Le statue viventi sono in grado di restare per ore ferme nella medesima posizione, compiendo solo minimi movimenti degli occhi e talvolta del capo e delle mani: lungo è l'allenamento per ridurre al minimo il battito delle ciglia per lunghi periodi. Per raffinare questa tecnica gli artisti debbono affrontare un lungo allenamento teso ad ottenere un particolare controllo del sistema nervoso sottoposto a un forte stress in termini di pazienza a cui è sottoposta la statua stessa.
Statue viventi si esibiscono nei centri storici di tutto il mondo e la loro utilizzazione ha assunto, nel tempo, sfaccettature ed utilizzazioni diverse come ad esempio quelle dell'esposizione in vetrine al pari di mannequin o di esca per originali candid camera. Al pari di altre cosiddette performing art, le statue viventi possono operare in determinati spettacoli o presenziare in mostre d'arte.
Interessante appare poi la liaison fra il mondo artistico delle statue viventi e quello particolarmente imitativo dell'infanzia, con riflessi diretti sull'espressività emozionale e psicomotoria degli osservatori più giovani.
Questo anche in funzione di un aspetto strettamente didattico che questa attività, mossa dalla pura fantasia, può stimolare specialmente in rapporto a ragazzi e adolescenti i quali possono in tal modo avvicinarsi, in maniera ludica, allo studio di monumenti, personaggi e opere d'arte spesso fra i maggiormente conosciuti.
Un'annuale competizione di questa specialità si tiene ad Arnhem, nei Paesi Bassi, mentre la cittadina californiana di Laguna Beach ospita - sempre annualmente - il Pageant of the Masters, spettacolo creato da appassionati locali di questa vera e propria arte che ne hanno inserito lo svolgimento nel contesto del più generalista Festival of the Arts. Lo spettacolo presenta statue viventi intente e riprodurre, nel corso di una stessa serata, decine e decine di capolavori della pittura e della scultura. I diversi set si alternano al ritmo di un paio di minuti ciascuno e sono scanditi dalle note di musica classica.
L'arte delle statue viventi è apprezzata e diffusa anche in Sudamerica (particolarmente in Brasile). In Europa, nella città di Espinho (Portogallo) viene organizzata dal 1997, intorno al 16 giugno, una gara dedicata a questa specialità che coincide con la festa municipale.
Infine, l'Epcot Center di Orlando (Florida) è sede dall'aprile 1995 di esibizioni interattive delle living statue irradiate dalla Unity Productions.

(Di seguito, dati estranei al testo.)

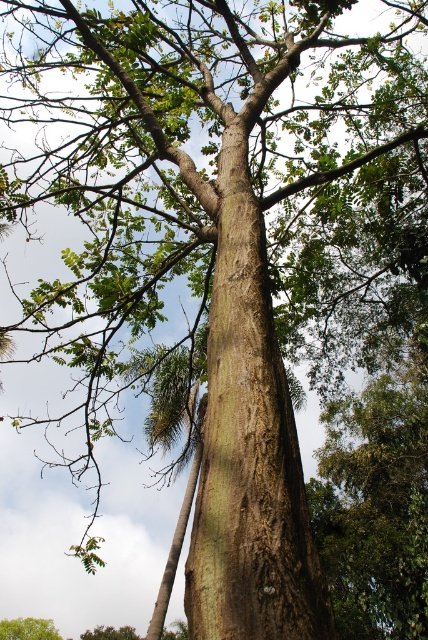 Question: Which of the following is the farthest from the observer?

Choices:
 (A) green rough bark tree at lower left
 (B) smooth brown bark at center

Answer: (A)

Question: Among these points, which one is farthest from the camera?

Choices:
 (A) (220, 429)
 (B) (41, 628)

Answer: (B)

Question: Considering the relative positions of smooth brown bark at center and green rough bark tree at lower left in the image provided, where is smooth brown bark at center located with respect to green rough bark tree at lower left?

Choices:
 (A) below
 (B) above

Answer: (B)

Question: Does smooth brown bark at center lie in front of green rough bark tree at lower left?

Choices:
 (A) no
 (B) yes

Answer: (B)

Question: Does smooth brown bark at center appear under green rough bark tree at lower left?

Choices:
 (A) no
 (B) yes

Answer: (A) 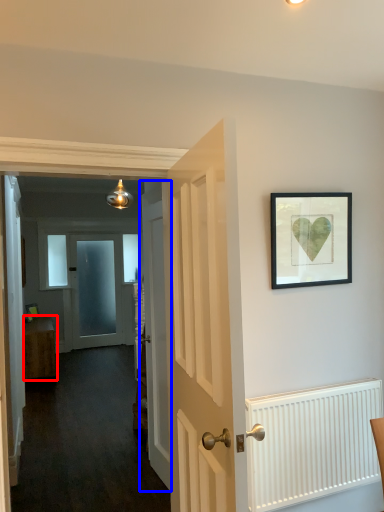 Question: Which object is further to the camera taking this photo, furniture (highlighted by a red box) or door (highlighted by a blue box)?

Choices:
 (A) furniture
 (B) door

Answer: (A) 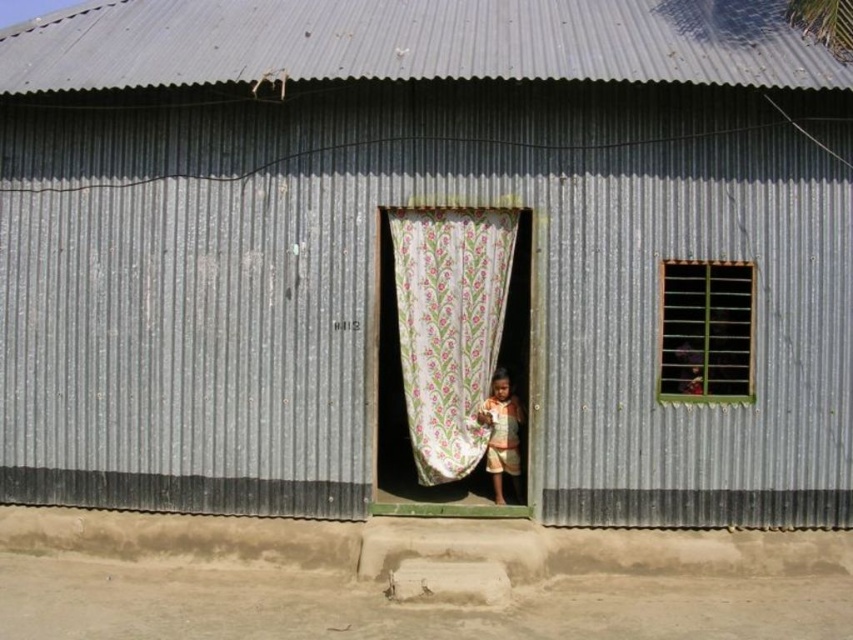 Based on the scene description, where exactly are the black metal bars at upper right located in terms of coordinates?

The black metal bars at upper right are located at point (x=706, y=330).

Based on the photo, you are standing outside the metal structure and want to enter through the doorway. Which object, the black metal bars at upper right or the light brown fabric at door center, is closer to you as you face the entrance?

The black metal bars at upper right are closer to the viewer than the light brown fabric at door center, so the black metal bars at upper right is closer to you as you face the entrance. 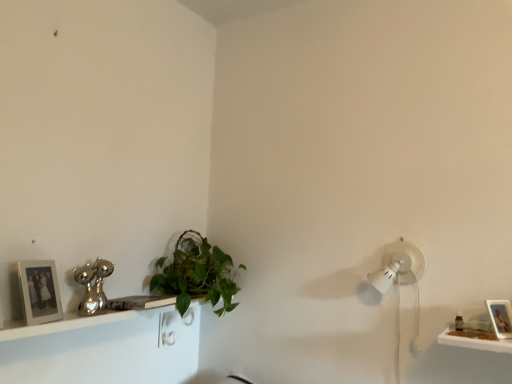 Question: Can you confirm if green leafy plant at center is wider than wooden photo frame at lower right, the second picture frame in the left-to-right sequence?

Choices:
 (A) no
 (B) yes

Answer: (B)

Question: Is wooden photo frame at lower right, the second picture frame in the left-to-right sequence, surrounded by green leafy plant at center?

Choices:
 (A) yes
 (B) no

Answer: (B)

Question: Is green leafy plant at center closer to camera compared to wooden photo frame at lower right, which is counted as the 1th picture frame, starting from the right?

Choices:
 (A) no
 (B) yes

Answer: (A)

Question: Is green leafy plant at center at the left side of wooden photo frame at lower right, which is counted as the 1th picture frame, starting from the right?

Choices:
 (A) yes
 (B) no

Answer: (A)

Question: From the image's perspective, is green leafy plant at center on wooden photo frame at lower right, the second picture frame in the left-to-right sequence?

Choices:
 (A) yes
 (B) no

Answer: (A)

Question: Is point (162, 367) positioned closer to the camera than point (212, 302)?

Choices:
 (A) closer
 (B) farther

Answer: (B)

Question: Looking at their shapes, would you say white glossy shelf at lower left is wider or thinner than green leafy plant at center?

Choices:
 (A) thin
 (B) wide

Answer: (A)

Question: From the image's perspective, is white glossy shelf at lower left positioned above or below green leafy plant at center?

Choices:
 (A) below
 (B) above

Answer: (A)

Question: From their relative heights in the image, would you say white glossy shelf at lower left is taller or shorter than green leafy plant at center?

Choices:
 (A) tall
 (B) short

Answer: (B)

Question: Looking at the image, does white glossy shelf at lower left seem bigger or smaller compared to white matte picture frame at left, which is the 2th picture frame from right to left?

Choices:
 (A) small
 (B) big

Answer: (B)

Question: In the image, is white glossy shelf at lower left on the left side or the right side of white matte picture frame at left, which ranks as the 1th picture frame in left-to-right order?

Choices:
 (A) left
 (B) right

Answer: (B)

Question: Is white glossy shelf at lower left in front of or behind white matte picture frame at left, which ranks as the 1th picture frame in left-to-right order, in the image?

Choices:
 (A) front
 (B) behind

Answer: (A)

Question: Is white glossy shelf at lower left inside the boundaries of white matte picture frame at left, which ranks as the 1th picture frame in left-to-right order, or outside?

Choices:
 (A) inside
 (B) outside

Answer: (B)

Question: Considering the positions of white matte picture frame at left, which is the 2th picture frame from right to left, and white glossy shelf at lower left in the image, is white matte picture frame at left, which is the 2th picture frame from right to left, bigger or smaller than white glossy shelf at lower left?

Choices:
 (A) big
 (B) small

Answer: (B)

Question: Is white matte picture frame at left, which ranks as the 1th picture frame in left-to-right order, in front of or behind white glossy shelf at lower left in the image?

Choices:
 (A) front
 (B) behind

Answer: (B) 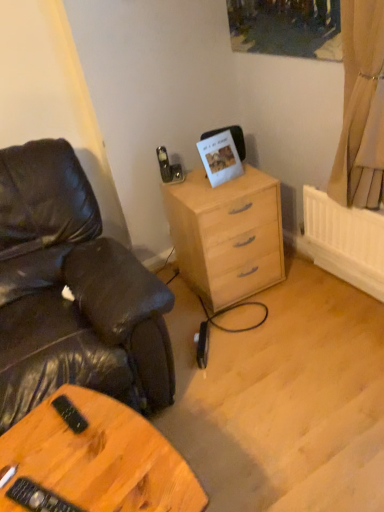 Question: Is wooden table at lower left next to beige fabric curtain at upper right and touching it?

Choices:
 (A) yes
 (B) no

Answer: (B)

Question: Is beige fabric curtain at upper right surrounded by wooden table at lower left?

Choices:
 (A) no
 (B) yes

Answer: (A)

Question: Is wooden table at lower left bigger than beige fabric curtain at upper right?

Choices:
 (A) yes
 (B) no

Answer: (A)

Question: Is wooden table at lower left taller than beige fabric curtain at upper right?

Choices:
 (A) no
 (B) yes

Answer: (A)

Question: Is wooden table at lower left positioned with its back to beige fabric curtain at upper right?

Choices:
 (A) yes
 (B) no

Answer: (B)

Question: From the image's perspective, would you say wooden table at lower left is shown under beige fabric curtain at upper right?

Choices:
 (A) no
 (B) yes

Answer: (B)

Question: Is light wood/finish chest of drawers at center positioned far away from beige fabric curtain at upper right?

Choices:
 (A) yes
 (B) no

Answer: (B)

Question: Considering the relative sizes of light wood/finish chest of drawers at center and beige fabric curtain at upper right in the image provided, is light wood/finish chest of drawers at center smaller than beige fabric curtain at upper right?

Choices:
 (A) yes
 (B) no

Answer: (B)

Question: Can you confirm if light wood/finish chest of drawers at center is shorter than beige fabric curtain at upper right?

Choices:
 (A) yes
 (B) no

Answer: (A)

Question: Can you confirm if light wood/finish chest of drawers at center is bigger than beige fabric curtain at upper right?

Choices:
 (A) no
 (B) yes

Answer: (B)

Question: Can you confirm if light wood/finish chest of drawers at center is thinner than beige fabric curtain at upper right?

Choices:
 (A) no
 (B) yes

Answer: (A)

Question: Is light wood/finish chest of drawers at center not inside beige fabric curtain at upper right?

Choices:
 (A) yes
 (B) no

Answer: (A)

Question: Does black leather chair at left lie behind beige fabric curtain at upper right?

Choices:
 (A) no
 (B) yes

Answer: (A) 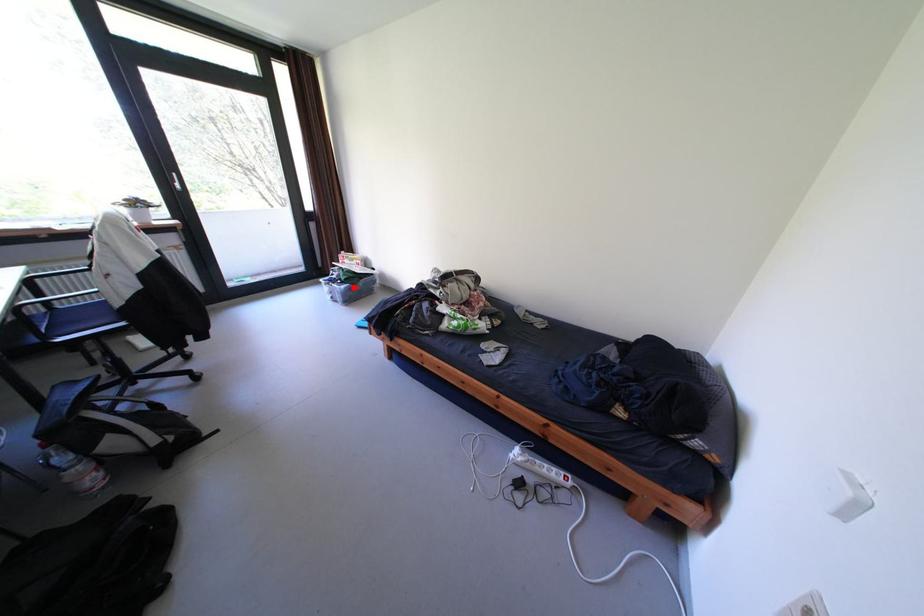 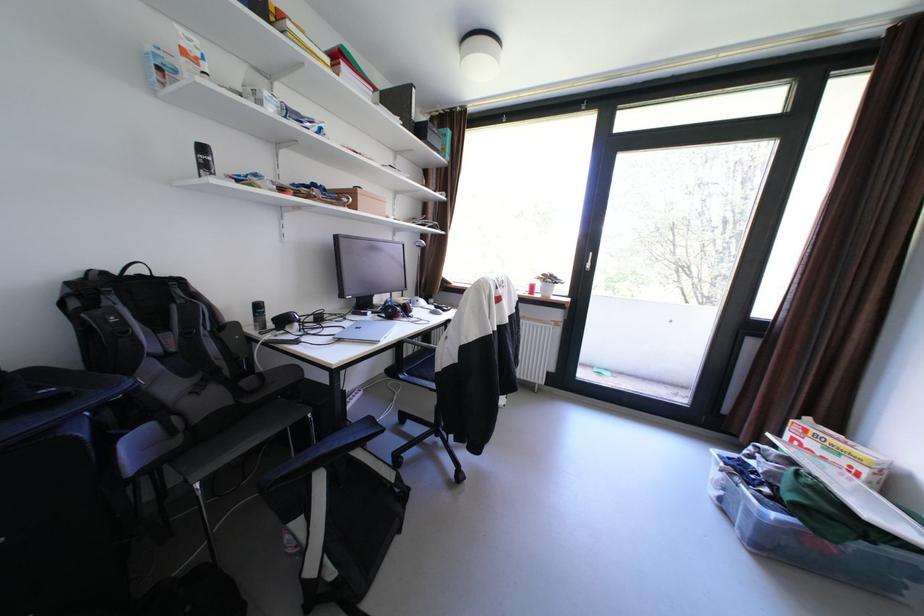 The point at the highlighted location is marked in the first image. Where is the corresponding point in the second image?

(784, 516) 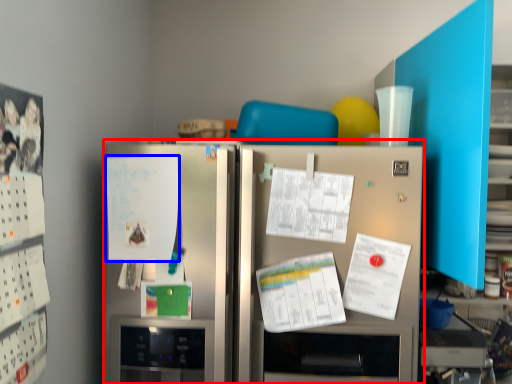 Question: Which of the following is the farthest to the observer, refrigerator (highlighted by a red box) or poster (highlighted by a blue box)?

Choices:
 (A) refrigerator
 (B) poster

Answer: (B) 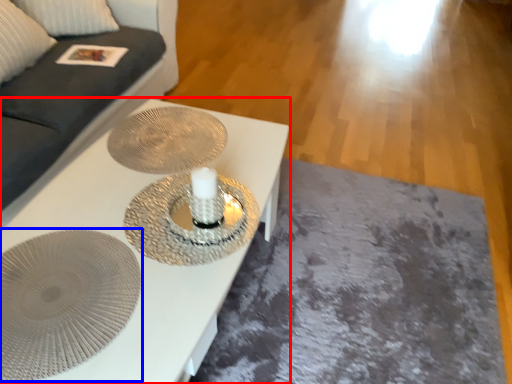 Question: Which of the following is the farthest to the observer, table (highlighted by a red box) or oval (highlighted by a blue box)?

Choices:
 (A) table
 (B) oval

Answer: (B) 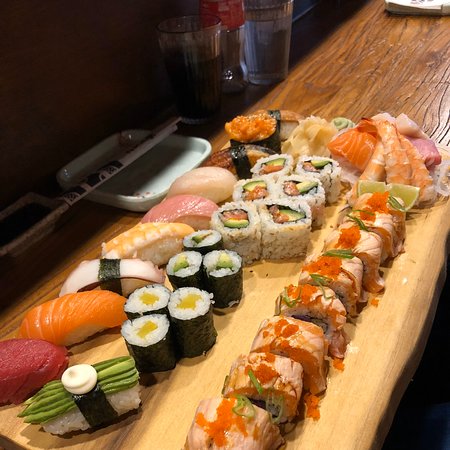 Image resolution: width=450 pixels, height=450 pixels. Find the location of `glass`. glass is located at coordinates (195, 62).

La statua vivente viene citata - direttamente o indirettamente - anche nella fantascienza e, più genericamente, nel mondo del fantasy. Il senso di queste partecipazioni ha un valore aggiunto ed un diverso, e più profondo significato, poiché spesso riguardano esseri umani (o le altre creature umanoidi, come ad esempio gli elfi) che, sebbene bloccati dalla tecnologia o per influssi di forze magiche, rimangono sempre in possesso delle proprie facoltà sensoriali. Un esempio in questo senso è contenuto nel romanzo di Michael Moorcock The Queen of the Swords: gli eroi della storia si imbattono nella Frozen Army (l'Armata del gelo) e vengono trasformati in statue viventi.
Un altro esempio è dato dal film del 2005 House of Wax in cui viene descritta una città affollata di realistiche statue di cera che tornano a vivere pur rimanendo intrappolate nel loro appiccicoso involucro (da notare che il tema era stato già trattato in un film del 1953 dallo stesso titolo ma uscito in Italia con il titolo La maschera di cera).
La statua vivente è il titolo di un film del 1943 musicato da Alessandro Cicognini.
Nel Don Giovanni di Mozart, il Commendatore, padre di Donna Anna, conosciuto anche come "convitato di pietra", appare in due differenti scene nelle sembianze di una statua di marmo che improvvisamente si anima per maledire e far precipitare nelle fiamme, sotto lo sguardo attonito del servo Leporello, il malcapitato protagonista.